- Spilker, Justin S;
- Phadke, Kedar A;
- Aravena, Manuel;
- Béthermin, Matthieu;
- Chapman, Scott C;
- Dong, Chenxing;
- Gonzalez, Anthony H;
- Hayward, Christopher C;
- Hezaveh, Yashar D;
- Jarugula, Sreevani;
- Litke, Katrina C;
- Malkan, Matthew A;
- Marrone, Daniel P;
- Narayanan, Desika;
- Reuter, Cassie;
- Vieira, Joaquin D;
- Weiss, Axel
Massive galaxy-scale outflows of gas are one of the most commonly-invoked
mechanisms to regulate the growth and evolution of galaxies throughout the
universe. While the gas in outflows spans a large range of temperatures and
densities, the cold molecular phase is of particular interest because molecular
outflows may be capable of suppressing star formation in galaxies by removing
the star-forming gas. We have conducted the first survey of molecular outflows
at z > 4, targeting 11 strongly-lensed dusty, star-forming galaxies (DSFGs)

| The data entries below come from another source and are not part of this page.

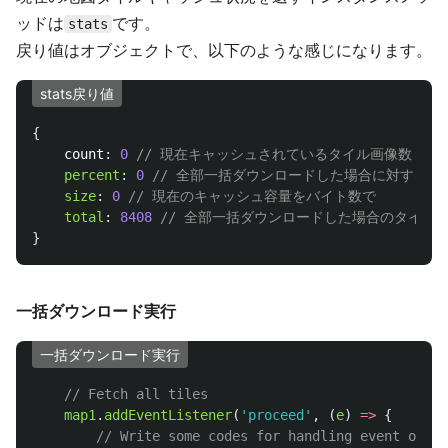
ッドは
です。
stats
戻り値はオブジェクトで、以下のような感じになります。
stats戻り値
{
count
:
0
// 現在キャッシュされているタイル画像数
percent
:
0
// 全部一括ダウンロードした場合に対する現
size
:
0
// 現在のキャッシュ容量をバイト数で
total
:
8408
// 全部一括ダウンロードした場合のタイル数
}
一括ダウンロード実行
一括ダウンロード実行
// Fetch all tiles
map1
.
addEventListener
(
'
proceed
'
,
(
e
)
=>
{
// Write some codes for handling event of pr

with high-resolution Atacama Large Millimeter Array (ALMA) observations of OH
119um absorption as an outflow tracer. In this first paper, we give an overview
of the survey, focusing on the detection rate and structure of molecular
outflows. We find unambiguous evidence for outflows in 8/11 (73%) galaxies,
more than tripling the number known at z > 4. This implies that molecular winds
in z > 4 DSFGs must have both a near-unity occurrence rate and large opening
angles to be detectable in absorption. Lensing reconstructions reveal that
500pc-scale clumpy structures in the outflows are common. The individual clumps
are not directly resolved, but from optical depth arguments we expect that
future observations will require 50-200pc spatial resolution to do so. We do
not detect high-velocity [CII] wings in any of the sources with clear OH
outflows, indicating that [CII] is not a reliable tracer of molecular outflows.
Our results represent a first step toward characterizing molecular outflows at
z > 4 at the population level, demonstrating that large-scale outflows are
ubiquitous among early massive, dusty galaxies.